* **Materials provided**
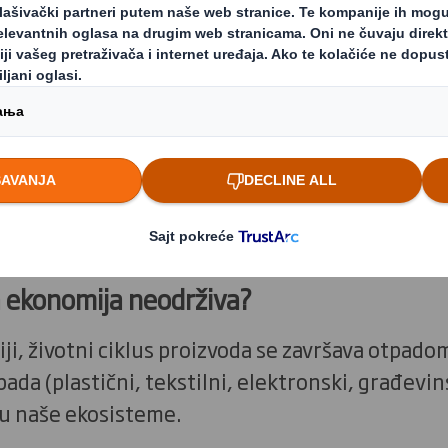
više nije održiv. Vreme je da predu
anije i organizacije, već i za celo 
up resursima podrazumeva koncept „uzmi-naprav
arne ekonomije, u kojoj se sirovine prikupljaju
 se kratko koriste, pa se zatim bacaju.
a ekonomija neodrživa?
ji, životni ciklus proizvoda se završava otpadom
ada (plastični, tekstilni, elektronski, građevi
ju naše ekosisteme.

* **What you will do**
Reproduce exactly what appears from the line containing "ji, životni ciklus" down to the final line of the data.

* **Result of the exercise**
ji, životni ciklus proizvoda se završava otpadom
ada (plastični, tekstilni, elektronski, građevi
ju naše ekosisteme.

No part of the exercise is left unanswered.